Probabilmente molti penseranno che è una bella idea, ma non per tutti, forse un po’ esagerata e comunque poi non così necessaria. Invece la mia esperienza mi dice sempre di più che l’esperienza abituale del bosco è indispensabile e vitale per i nostri bambini.

Così come l’allattamento è la norma biologica per la nostra specie, e il bisogno di contatto il fondamento di una crescita sana e equilibrata, così il bosco è semplicemente l’habitat naturale dei nostri bambini, il luogo dove da millenni imparano a relazionarasi con il mondo, con la vita, con gli altri. Il bosco così come il prato che lo affianca, il fiume che lo attraversa… tutti gli elementi del paesaggio naturale della nostra regione.

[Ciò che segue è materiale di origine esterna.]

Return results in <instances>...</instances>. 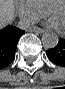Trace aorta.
Segmentation results:
<instances>
[{"label":"aorta","instance_id":"obj_1","mask_svg":"<svg viewBox=\"0 0 65 89\" xmlns=\"http://www.w3.org/2000/svg\"><path fill=\"white\" fill-rule=\"evenodd\" d=\"M59 41L58 35L55 32L46 31L42 35V43L46 49H52L57 46Z\"/></svg>","mask_w":65,"mask_h":89}]
</instances>
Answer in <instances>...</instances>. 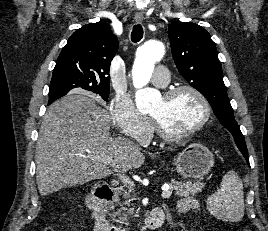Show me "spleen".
<instances>
[{
  "mask_svg": "<svg viewBox=\"0 0 268 231\" xmlns=\"http://www.w3.org/2000/svg\"><path fill=\"white\" fill-rule=\"evenodd\" d=\"M207 208L219 219L238 222L244 216L243 184L237 173L229 171L222 179L220 189L208 197Z\"/></svg>",
  "mask_w": 268,
  "mask_h": 231,
  "instance_id": "obj_1",
  "label": "spleen"
}]
</instances>
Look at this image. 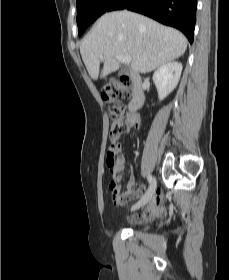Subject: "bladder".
<instances>
[{
	"instance_id": "31cf9c89",
	"label": "bladder",
	"mask_w": 229,
	"mask_h": 280,
	"mask_svg": "<svg viewBox=\"0 0 229 280\" xmlns=\"http://www.w3.org/2000/svg\"><path fill=\"white\" fill-rule=\"evenodd\" d=\"M140 224L146 226V225H147V222H146V221H143V222H141Z\"/></svg>"
}]
</instances>
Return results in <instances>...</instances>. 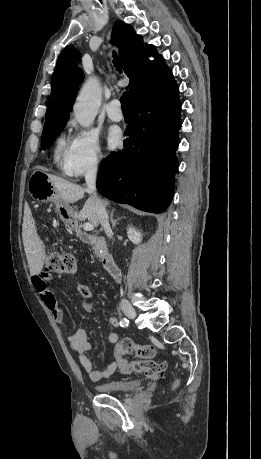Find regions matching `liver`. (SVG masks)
<instances>
[{"mask_svg": "<svg viewBox=\"0 0 261 459\" xmlns=\"http://www.w3.org/2000/svg\"><path fill=\"white\" fill-rule=\"evenodd\" d=\"M49 180L56 188L59 196L65 204L74 203L84 197L87 190L77 184L69 182L55 175L47 174ZM105 206L108 201L103 200ZM78 220H88L94 226L98 225V218L95 213L94 202L91 196L85 202L82 210L77 215ZM24 248L30 269V275H37L42 271L45 259V246L38 237L32 222L28 224L23 236Z\"/></svg>", "mask_w": 261, "mask_h": 459, "instance_id": "obj_1", "label": "liver"}]
</instances>
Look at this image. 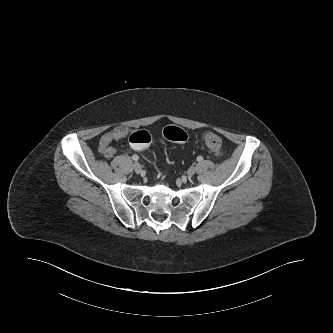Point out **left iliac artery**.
Here are the masks:
<instances>
[{
    "mask_svg": "<svg viewBox=\"0 0 333 333\" xmlns=\"http://www.w3.org/2000/svg\"><path fill=\"white\" fill-rule=\"evenodd\" d=\"M197 161H198V162L203 161V157H202V156H198V157H197Z\"/></svg>",
    "mask_w": 333,
    "mask_h": 333,
    "instance_id": "left-iliac-artery-1",
    "label": "left iliac artery"
}]
</instances>
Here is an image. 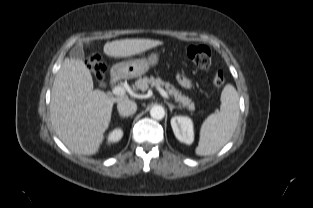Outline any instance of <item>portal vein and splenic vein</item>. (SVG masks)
<instances>
[{
	"mask_svg": "<svg viewBox=\"0 0 313 208\" xmlns=\"http://www.w3.org/2000/svg\"><path fill=\"white\" fill-rule=\"evenodd\" d=\"M157 90L159 91V93L164 97V98H166V99H169V95H168V93L163 89V88H161V87H157ZM125 88L124 87H122V86H115L113 89H112V93L114 94V95H118V96H120V95H124L125 94Z\"/></svg>",
	"mask_w": 313,
	"mask_h": 208,
	"instance_id": "1",
	"label": "portal vein and splenic vein"
}]
</instances>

Nel bosco forse non possono imparare tutto, ma imparano le cose fondamentali: a muoversi, ad ascoltare (e a vedere, a toccare, a sentire), ad affronatare gli imprevisti, ad aiutarsi. Imparano la complessità delle relazioni che legano tutti gli esseri viventi sul pianeta, imparano la dimensione del passare e ritornare del tempo, e del cambiamento che condiziona tutta la nostra esistenza.

fuori dalla scuola 3

Ovviamente il punto non è solo andare nel bosco il più possibile, ma starci in un certo modo. E’ quello che proviamo a fare tutte le settimane con le famiglie del gruppo Fuori dalla Scuola.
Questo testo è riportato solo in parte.